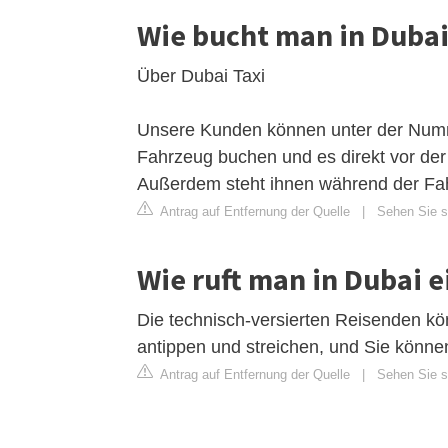
Wie bucht man in Dubai
Über Dubai Taxi
Unsere Kunden können unter der Num
Fahrzeug buchen und es direkt vor de
Außerdem steht ihnen während der Fahr
Antrag auf Entfernung der Quelle
|
Sehen Sie si
Wie ruft man in Dubai e
Die technisch-versierten Reisenden kö
antippen und streichen, und Sie können
Antrag auf Entfernung der Quelle
|
Sehen Sie si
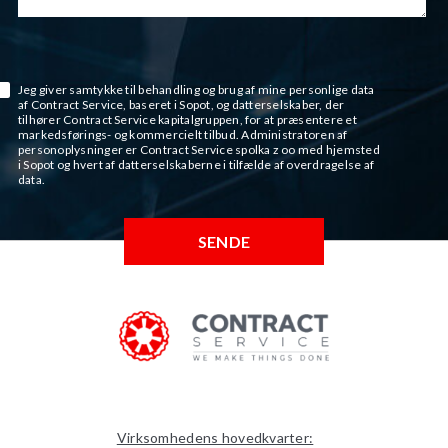
Jeg giver samtykke til behandling og brug af mine personlige data
af Contract Service, baseret i Sopot, og datterselskaber, der
tilhører Contract Service kapitalgruppen, for at præsentere et
markedsførings- og kommercielt tilbud. Administratoren af
personoplysninger er Contract Service spolka z oo med hjemsted
i Sopot og hvert af datterselskaberne i tilfælde af overdragelse af
data.
Virksomhedens hovedkvarter:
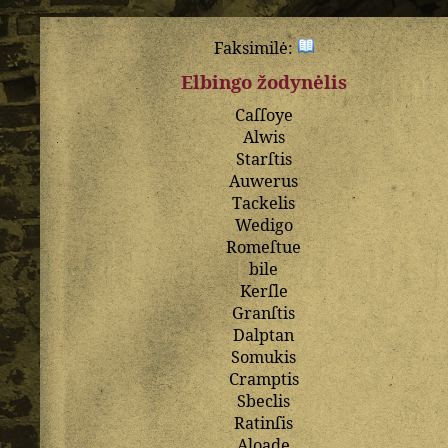
Faksimilė:
Elbingo žodynėlis
Caſſoye
Alwis
Starſtis
Auwerus
Tackelis
Wedigo
Romeſtue
bile
Kerſle
Granſtis
Dalptan
Somukis
Cramptis
Sbeclis
Ratinſis
Aloade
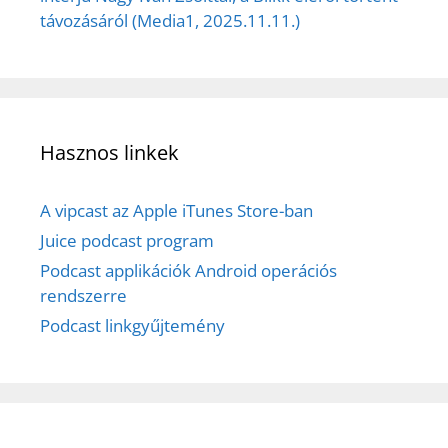
távozásáról (Media1, 2025.11.11.)
Hasznos linkek
A vipcast az Apple iTunes Store-ban
Juice podcast program
Podcast applikációk Android operációs
rendszerre
Podcast linkgyűjtemény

**TASK INSTRUCTIONS**
From the entries above, select each line containing the string "Contract".

**WRITTEN SOLUTION**
af Contract Service, baseret i Sopot, og datterselskaber, der
tilhører Contract Service kapitalgruppen, for at præsentere et
personoplysninger er Contract Service spolka z oo med hjemsted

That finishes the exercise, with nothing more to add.